Okullar, öğrencinin gerçek ihtiyaçlarını dikkate almaya, onları sadece bilgiyle donatılacak nesneler değil; kendi yaşam yolculuklarını inşa eden öznel varlıklar olarak görmeye başladıklarında bu sorunun yanıtı kısmen de olsa “evet”tir. Öğrencilerle yan yana yürüyen, onları dinleyen, gelişimlerini sadece sınav sonuçlarıyla değil, kişisel ve sosyal büyümeleriyle değerlendiren okullar, gerçek bir dönüşümün öncüsü olabilir. Okul, kendi varlık nedenini yeniden düşünmeli; yalnızca sistemin beklentilerini değil, insanlığın ortak değerlerini ve çocuğun varoluşsal ihtiyaçlarını da dikkate alan bir hizmet anlayışıyla hareket etmelidir. Öğrencinin sadece bugünkü başarısı değil, gelecekte nasıl bir birey olacağı da okulun sorumluluğu altında görülmelidir.

Her öğrenci, doğru okul sistemine dahil olduğunda, kendi yetenekleri ve potansiyeli doğrultusunda bir dönüşüm sürecine girer. Ne var ki bu süreç, öğrencinin gözünde okulu kendi ihtiyaçlarına kör, dayatmacı ve soğuk bir yer hâline getirmeden yürütülmelidir. Bunun ilk adımı da çocuğun dünyasına uymayan, sıkı ve baskıcı disiplin yöntemlerinden uzak durmakla atılabilir.

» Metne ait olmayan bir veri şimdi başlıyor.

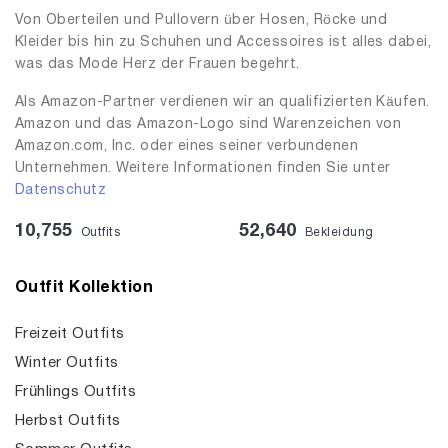
Von Oberteilen und Pullovern über Hosen, Röcke und
Kleider bis hin zu Schuhen und Accessoires ist alles dabei,
was das Mode Herz der Frauen begehrt.
Als Amazon-Partner verdienen wir an qualifizierten Käufen.
Amazon und das Amazon-Logo sind Warenzeichen von
Amazon.com, Inc. oder eines seiner verbundenen
Unternehmen. Weitere Informationen finden Sie unter
Datenschutz
10,755
52,640
Outfits
Bekleidung
Outfit Kollektion
Freizeit Outfits
Winter Outfits
Frühlings Outfits
Herbst Outfits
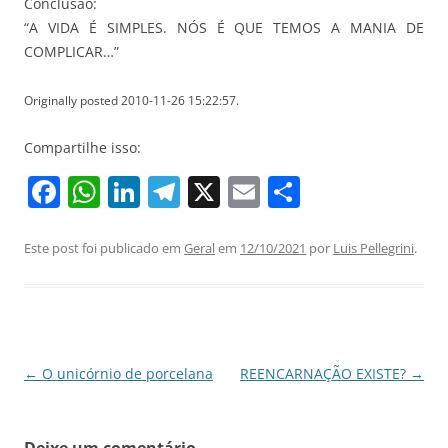
Conclusão:
“A VIDA É SIMPLES. NÓS É QUE TEMOS A MANIA DE
COMPLICAR…”
Originally posted 2010-11-26 15:22:57.
Compartilhe isso:
F
W
Li
T
X
E
S
a
h
n
el
m
h
c
at
k
e
ai
ar
Este post foi publicado em
Geral
em
12/10/2021
por
Luis Pellegrini
.
e
s
e
gr
l
e
b
A
dI
a
o
p
n
m
o
p
Navegação
←
O unicórnio de porcelana
REENCARNAÇÃO EXISTE?
→
de
k
posts
Deixe um comentário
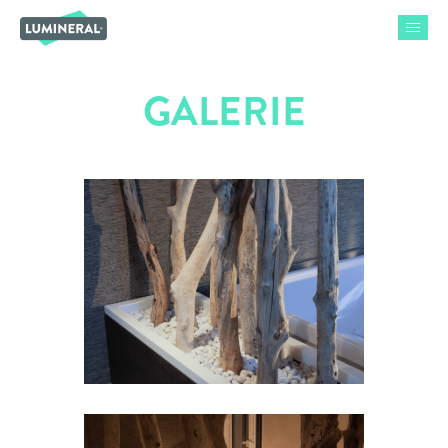
GALERIE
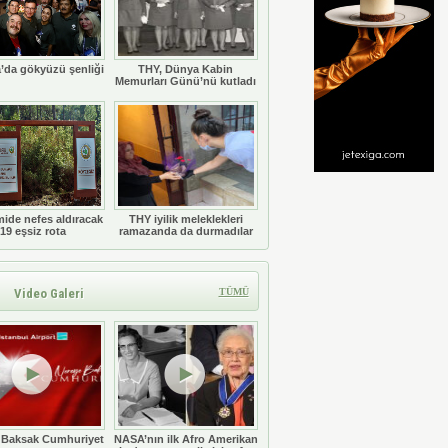
’da gökyüzü şenliği
THY, Dünya Kabin
Memurları Günü’nü kutladı
ide nefes aldıracak
THY iyilik meleklekleri
19 eşsiz rota
ramazanda da durmadılar
Video Galeri
TÜMÜ
 Baksak Cumhuriyet
NASA’nın ilk Afro Amerikan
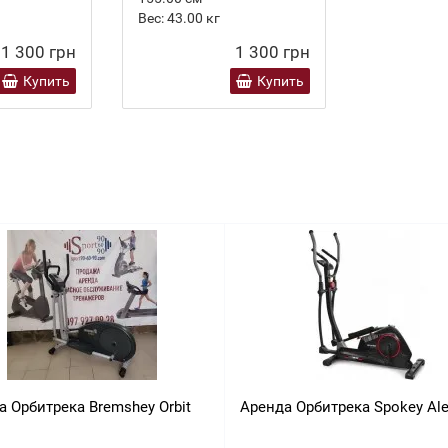
Вес:
43.00
кг
1 300 грн
1 300 грн
Купить
Купить
а Орбитрека Bremshey Orbit
Аренда Орбитрека Spokey Ale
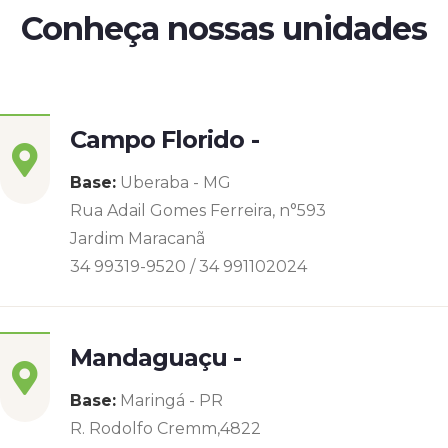
Conheça nossas unidades
Campo Florido -
Base:
Uberaba - MG
Rua Adail Gomes Ferreira, n°593
Jardim Maracanã
34 99319-9520 / 34 991102024
Mandaguaçu -
Base:
Maringá - PR
R. Rodolfo Cremm,4822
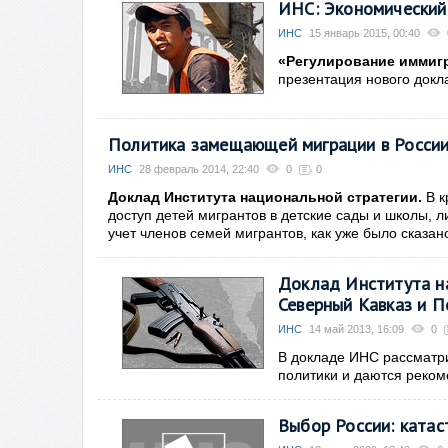
ИНС: Экономический 
ИНС
15 январь 2015, 00:40
«Регулирование иммиг
презентация нового докл
Политика замещающей миграции в России
ИНС
28 февраль 2014, 22:40
0
0
Доклад Института национальной стратегии.
В к
доступ детей мигрантов в детские сады и школы, 
учет членов семей мигрантов, как уже было сказан
Доклад Института на
Северный Кавказ и 
ИНС
14 май 2013, 16:09
0
В докладе ИНС рассматр
политики и даются реком
Выбор России: катас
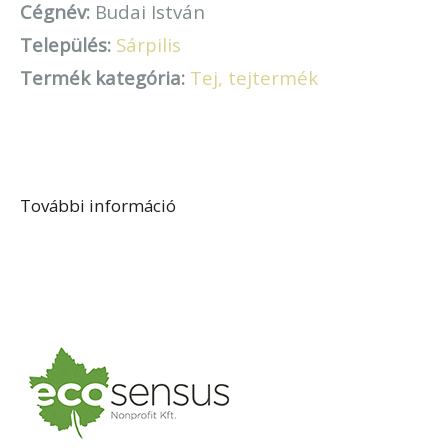
Cégnév:
Budai István
Település:
Sárpilis
Termék kategória:
Tej, tejtermék
További információ
Budai István tartalommal
kapcsolatosan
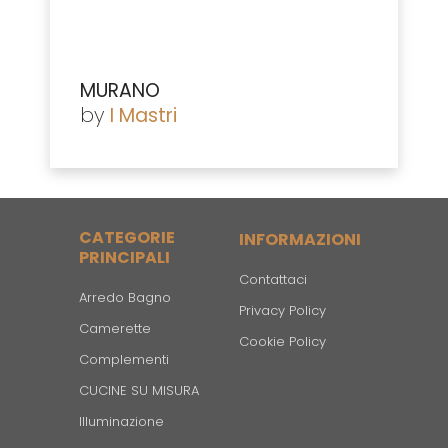
MURANO
by
I Mastri
CATEGORIE
INFORMAZIONI
PRINCIPALI
Contattaci
Arredo Bagno
Privacy Policy
Camerette
Cookie Policy
Complementi
CUCINE SU MISURA
Illuminazione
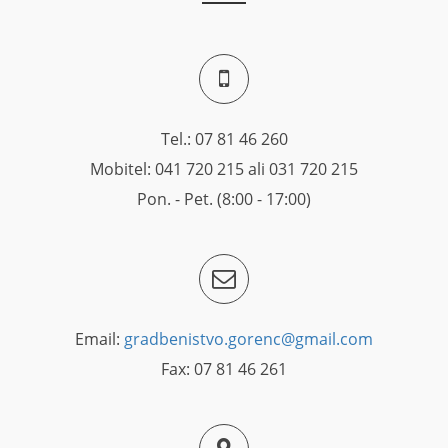
Tel.: 07 81 46 260
Mobitel: 041 720 215 ali 031 720 215
Pon. - Pet. (8:00 - 17:00)
Email:
gradbenistvo.gorenc@gmail.com
Fax: 07 81 46 261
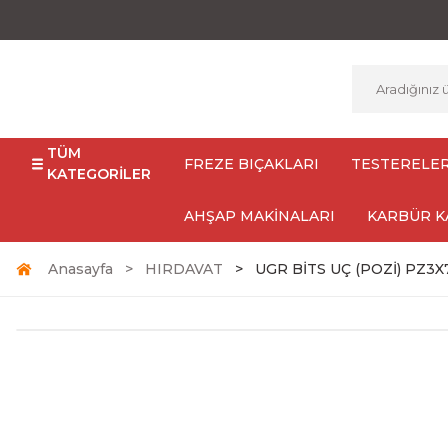
TÜM
FREZE BIÇAKLARI
TESTERELE
KATEGORİLER
AHŞAP MAKİNALARI
KARBÜR K
Anasayfa
HIRDAVAT
UGR BİTS UÇ (POZİ) PZ3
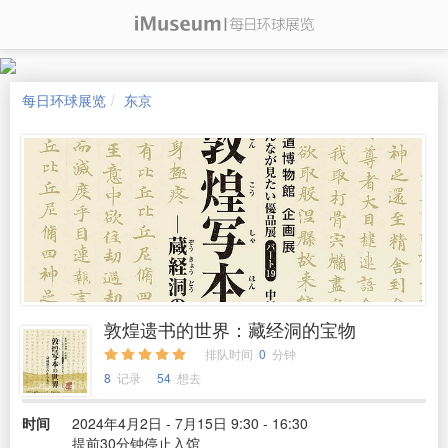
每日环球展览
东京
敦煌遗书的世界：藏经洞的宝物
排队时间
0
分钟
8
记录
54
想去
时间
2024年4月2日 - 7月15日 9:30 - 16:30
提前30分钟停止入馆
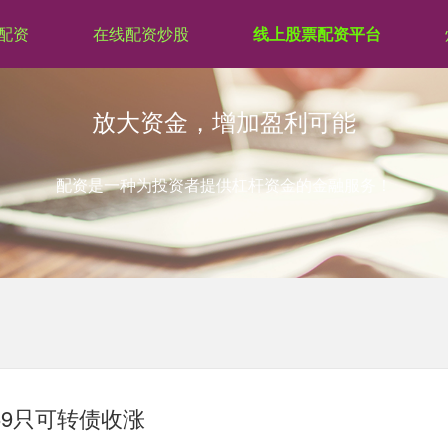
配资
在线配资炒股
线上股票配资平台
放大资金，增加盈利可能
配资是一种为投资者提供杠杆资金的金融服务！
69只可转债收涨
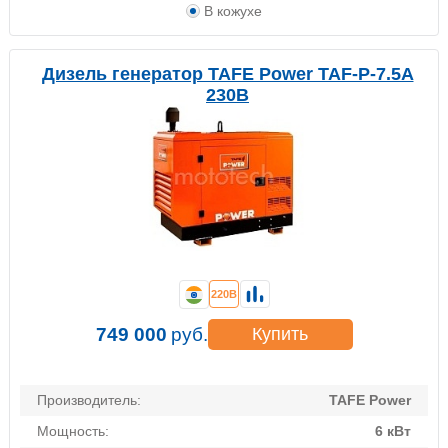
В кожухе
Дизель генератор TAFE Power TAF-P-7.5A
230В
220В
749 000
руб.
Купить
Производитель:
TAFE Power
Мощность:
6 кВт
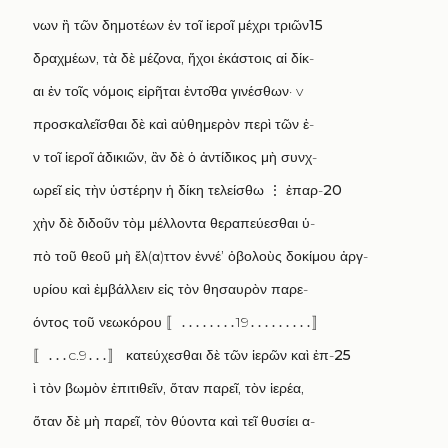
νων ἢ τῶν δημοτέων ἐν τοῖ ἱεροῖ μέχρι τριῶν
15
δραχμέων
,
τὰ δὲ μέζονα
,
ἥχοι ἑκάστοις αἱ δίκ
-
αι ἐν τοῖς νόμοις εἰρῆται ἐντο
θα γινέσθων·
v
προσκαλεῖσθαι δὲ καὶ αὐθημερὸν περὶ τῶν ἐ
-
ν τοῖ ἱεροῖ ἀδικιῶν
,
ἂν δὲ ὁ ἀντίδικος μὴ συνχ
-
ωρεῖ εἰς τὴν ὑστέρην ἡ δίκη τελείσθω
⋮
ἐπαρ
-
20
χὴν δὲ διδοῦν τὸμ μέλλοντα θεραπεύεσθαι ὑ
-
πὸ τοῦ θεοῦ μὴ ἔλ
(
α
)
ττον ἐννέ
’
ὀβολοὺς δοκίμου ἀργ
-
υρίου καὶ ἐμβάλλειν εἰς τὸν θησαυρὸν παρε
-
όντος τοῦ νεωκόρου
〚․․․․․․․․19․․․․․․․․․〛
〚․․․c.9․․․〛
κατεύχεσθαι δὲ τῶν ἱερῶν καὶ ἐπ
-
25
ὶ τὸν βωμὸν ἐπιτιθεῖν
,
ὅταν παρεῖ
,
τὸν ἱερέα
,
ὅταν δὲ μὴ παρεῖ
,
τὸν θύοντα καὶ τεῖ θυσίει α
-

Gerçek ihtiyaç, “yaşasın okul yok” duygusunu değil; “eyvah, bugün okula gidemiyorum” hissini çocukların iç dünyasında yeşertebilmektir.

Bu dönüşümün gerçekleşebilmesi için yapılması gereken en temel şey, eğitim adına bugüne dek yapılanları cesaretle gözden geçirmek ve köklü bir yeniden yapılanmayı başlatmaktır. Çünkü sonucu değiştirmek istiyorsak, yöntemi değiştirmek zorundayız; bu da çoğu zaman bildiklerimizi yeniden düşünmeyi, hatta bazen onların tersini yapmayı gerektirir. Artık ezberin, denetimin ve tek tipleştirmenin hâkim olduğu geleneksel okul anlayışı yerine; öğrenciyi merkeze alan, onun merakını, yaratıcılığını ve çok yönlü gelişimini önceleyen bir eğitim anlayışına ihtiyaç vardır. Özellikle siyasi beklenti ve amaçlardan sıyrılmış, ortak bir paydada buluşmuş ve bilimsel tutumu temele almış bir zihni modelle eğitimi yönetmeye gereksinim vardır.Bilimsel aklı, vicdani sezgilerle; bireysel potansiyeli toplumsal sorumlulukla dengeleyen bir okul yapısı, çağın ihtiyaçlarına yanıt verebilecek nitelikte olacaktır.